The deseasonalization model operates with splitting the time series into components, which are the trend, the cyclical, the seasonal and the irregular component.
In time series the trend component is the long-term component that represents the growth or decline in the series over a period of time. In the case of the Consolidated Edison Company, this trend effect is a continuous growth, which has started since 1985. This trend effect can be related to the changes in the economy- inflation and the continuously growing consumption.

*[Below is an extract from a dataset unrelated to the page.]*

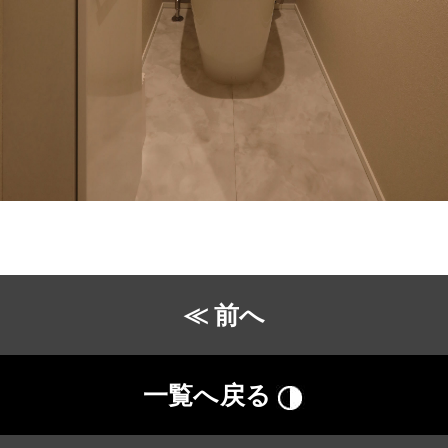
≪ 前へ
一覧へ戻る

The cyclical component is the wavelike fluctuation around the trend. Any regular pattern above or below the trend line might be related to the effect of cyclical component. In this case this component strongly affected the year 1985-1987, but after this short period it decreased and has much weaker affect on the revenues.
The seasonal component refers to a pattern of change that repeats itself year after year. This seasonal component causes the fluctuation of revenues in the different quarters. These changes can be considered as the effect of weather changes and any other regular changes in a year time.
The irregular component is the measure of variability of the time series after the other components after the other components have been removed. This component can determine the unpredictable and unexpected factors, which always causes uncertainty for the forecast. In my case this component is filtered out by the averaging procedure.
Since I have already presented the model that I found the best I must complete the original task, the forecast.
Based on the computer output the trend values for the third and the fourth quarter are 1779 and 1792. To reach the forecasts I must multiple these trend values by the seasonal components, which are 1.138 and 0.929.
Before I tell the result of forecast I want to comment these seasonal indexes.
The value of 1.138 means that in each third quarter the revenues are above the trend line by 13.8% on an average. The value of 0.929 means that the revenues in each fourth quarter are 7.1% below the trend line on an average.
Finally the reached results are 2024 for the third quarter and 1666 for the fourth period. These values mean that the revenues are expected to be $2.024 billion in the third quarter of 1996, while the revenues in the fourth quarter are expected to be $1.666 billion in 1996.